---- MATERIAL SHOWN

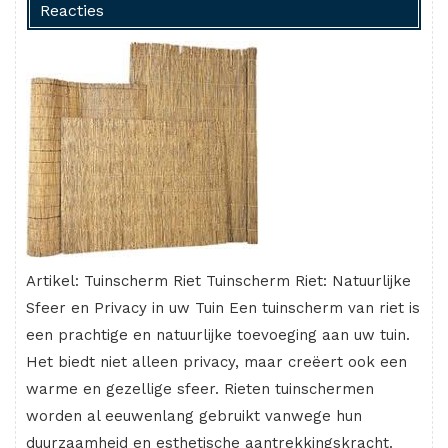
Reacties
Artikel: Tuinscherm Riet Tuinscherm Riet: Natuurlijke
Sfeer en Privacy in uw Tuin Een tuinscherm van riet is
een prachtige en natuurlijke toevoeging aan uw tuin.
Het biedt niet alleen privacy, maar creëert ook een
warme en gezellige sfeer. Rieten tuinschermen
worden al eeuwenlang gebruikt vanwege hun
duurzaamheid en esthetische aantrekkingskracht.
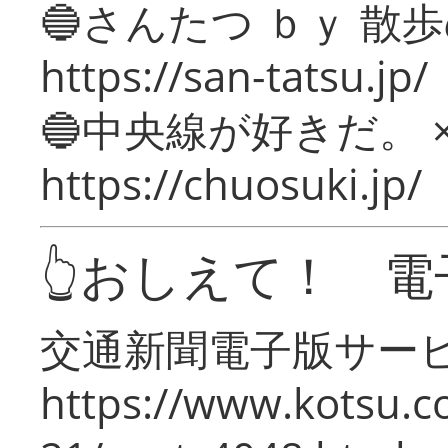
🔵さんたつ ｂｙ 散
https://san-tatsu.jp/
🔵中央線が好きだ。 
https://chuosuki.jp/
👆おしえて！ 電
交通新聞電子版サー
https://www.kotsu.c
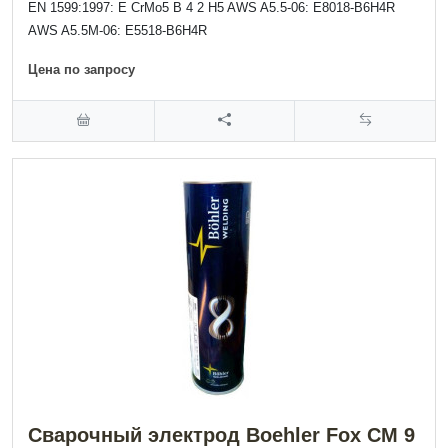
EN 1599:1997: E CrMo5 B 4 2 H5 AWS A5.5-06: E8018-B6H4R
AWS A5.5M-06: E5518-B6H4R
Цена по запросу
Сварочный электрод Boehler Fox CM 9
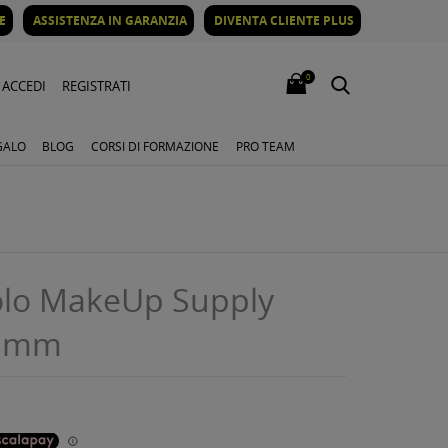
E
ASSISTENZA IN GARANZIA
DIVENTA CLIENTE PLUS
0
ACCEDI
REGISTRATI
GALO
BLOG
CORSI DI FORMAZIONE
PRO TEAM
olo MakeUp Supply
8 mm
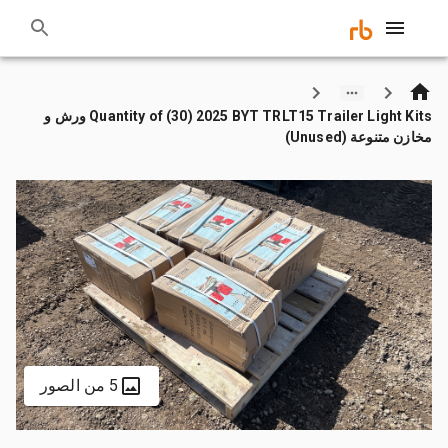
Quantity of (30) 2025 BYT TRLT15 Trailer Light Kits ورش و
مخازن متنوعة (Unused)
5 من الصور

--------
---- MATERIAL SHOWN

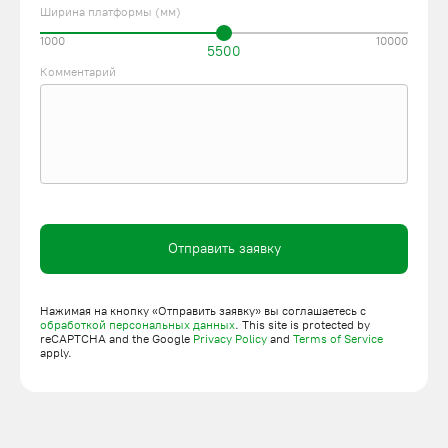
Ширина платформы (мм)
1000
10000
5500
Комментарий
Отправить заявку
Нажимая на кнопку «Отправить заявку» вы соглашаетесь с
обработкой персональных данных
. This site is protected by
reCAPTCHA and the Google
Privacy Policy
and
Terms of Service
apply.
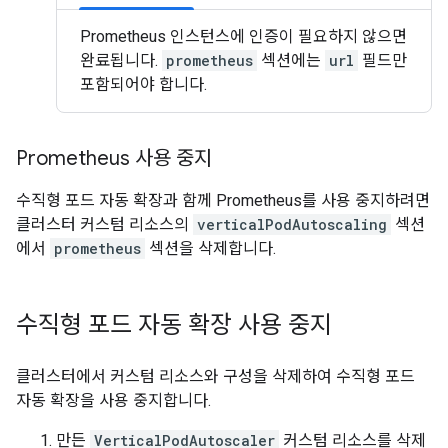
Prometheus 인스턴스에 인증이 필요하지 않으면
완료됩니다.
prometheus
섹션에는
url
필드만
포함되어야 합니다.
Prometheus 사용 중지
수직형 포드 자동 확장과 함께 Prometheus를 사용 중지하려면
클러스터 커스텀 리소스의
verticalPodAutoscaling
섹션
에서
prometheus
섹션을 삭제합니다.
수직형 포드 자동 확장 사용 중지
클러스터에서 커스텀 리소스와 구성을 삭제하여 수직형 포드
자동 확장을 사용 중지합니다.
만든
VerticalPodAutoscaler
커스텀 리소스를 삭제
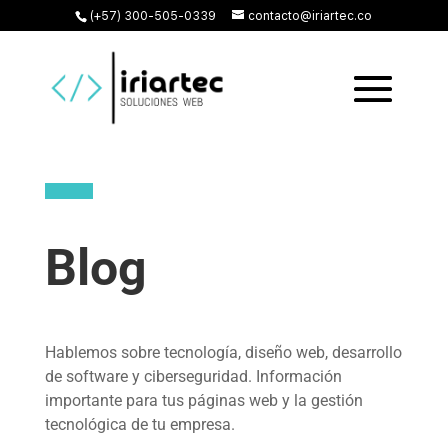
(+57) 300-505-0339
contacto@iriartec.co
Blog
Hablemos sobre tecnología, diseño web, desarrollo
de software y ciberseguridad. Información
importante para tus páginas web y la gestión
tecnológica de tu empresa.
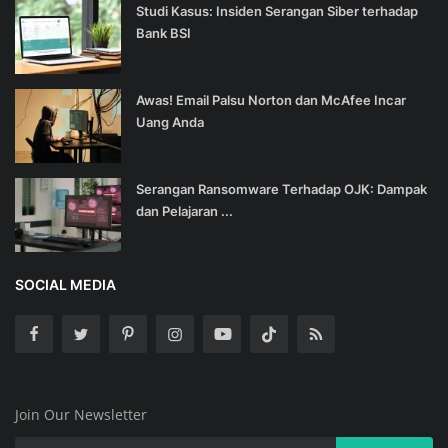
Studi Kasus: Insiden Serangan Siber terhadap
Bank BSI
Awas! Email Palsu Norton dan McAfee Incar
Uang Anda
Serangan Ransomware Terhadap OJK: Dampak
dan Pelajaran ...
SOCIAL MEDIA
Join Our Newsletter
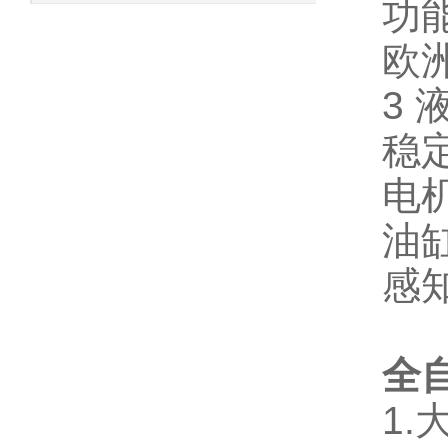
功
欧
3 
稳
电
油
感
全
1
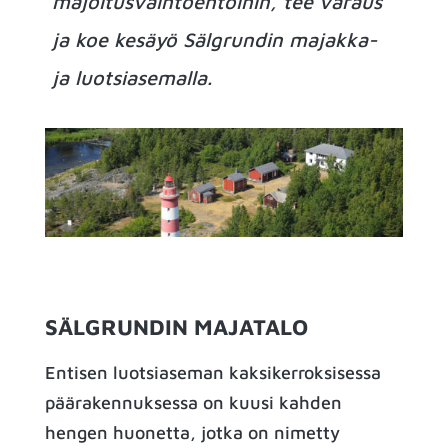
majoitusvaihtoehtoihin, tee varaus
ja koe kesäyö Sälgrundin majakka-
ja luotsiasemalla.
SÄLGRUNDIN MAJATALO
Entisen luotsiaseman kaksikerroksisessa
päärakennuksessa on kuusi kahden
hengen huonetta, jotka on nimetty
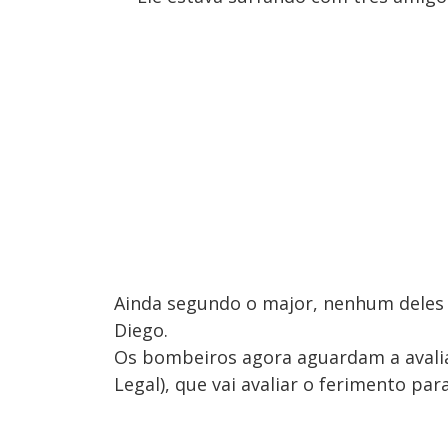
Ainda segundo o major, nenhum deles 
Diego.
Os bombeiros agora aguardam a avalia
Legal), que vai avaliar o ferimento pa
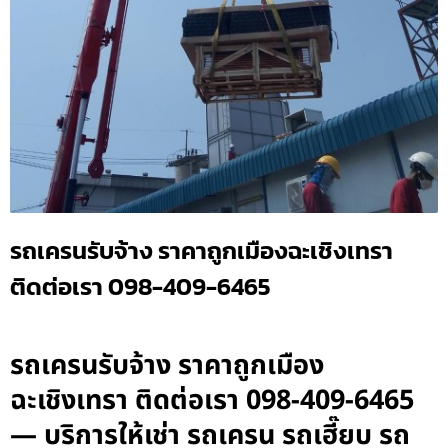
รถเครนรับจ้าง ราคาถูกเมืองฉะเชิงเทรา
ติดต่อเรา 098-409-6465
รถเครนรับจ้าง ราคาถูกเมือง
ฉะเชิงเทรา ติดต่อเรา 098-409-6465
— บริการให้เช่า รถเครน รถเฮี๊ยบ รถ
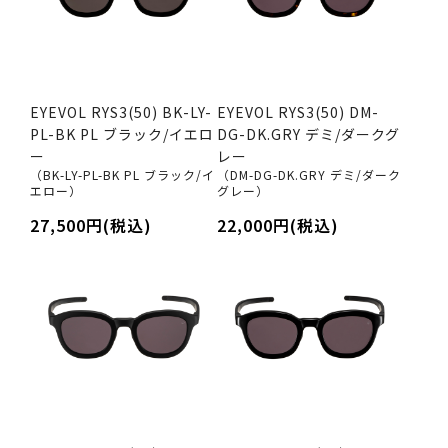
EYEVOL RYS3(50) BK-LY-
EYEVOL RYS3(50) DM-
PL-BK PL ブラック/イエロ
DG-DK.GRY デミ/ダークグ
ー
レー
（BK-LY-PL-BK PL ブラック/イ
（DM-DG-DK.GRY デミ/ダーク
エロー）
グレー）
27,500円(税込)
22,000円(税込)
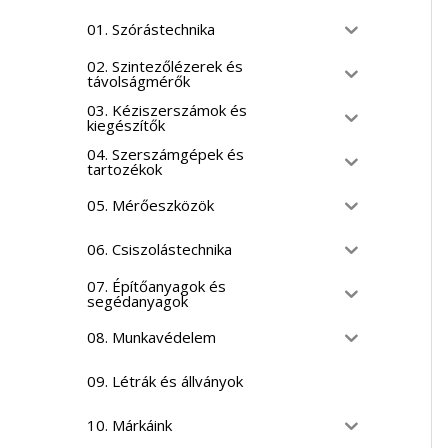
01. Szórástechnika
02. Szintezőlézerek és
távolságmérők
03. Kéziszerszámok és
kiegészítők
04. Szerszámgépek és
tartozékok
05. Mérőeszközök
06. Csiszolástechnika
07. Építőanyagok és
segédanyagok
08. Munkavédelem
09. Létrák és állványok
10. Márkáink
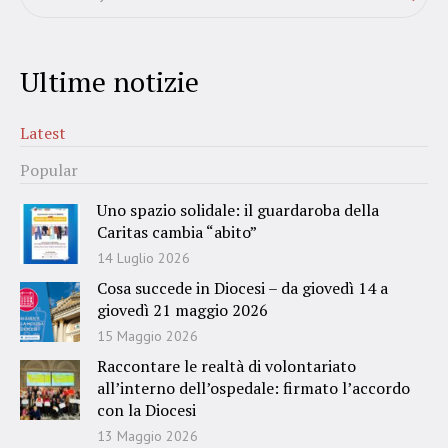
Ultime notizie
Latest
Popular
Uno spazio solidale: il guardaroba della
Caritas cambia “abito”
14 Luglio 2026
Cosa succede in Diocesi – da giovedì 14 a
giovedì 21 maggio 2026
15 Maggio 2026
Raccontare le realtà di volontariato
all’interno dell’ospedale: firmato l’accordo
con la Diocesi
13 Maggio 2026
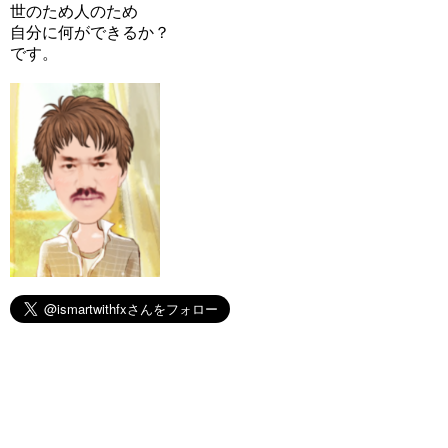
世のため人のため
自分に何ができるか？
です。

--------

▶ _HOW TO COMPLETE THIS TASK_
Precisely those lines above that run from the line with "segédanyagok" up to and including the line with "all’interno dell’ospedale: firmato l’accordo" are to be set down, with the pictures omitted.

▶ _EXERCISE RESPONSE_
segédanyagok
08. Munkavédelem
09. Létrák és állványok
10. Márkáink
Ultime notizie
Latest
Popular
Uno spazio solidale: il guardaroba della
Caritas cambia “abito”
14 Luglio 2026
Cosa succede in Diocesi – da giovedì 14 a
giovedì 21 maggio 2026
15 Maggio 2026
Raccontare le realtà di volontariato
all’interno dell’ospedale: firmato l’accordo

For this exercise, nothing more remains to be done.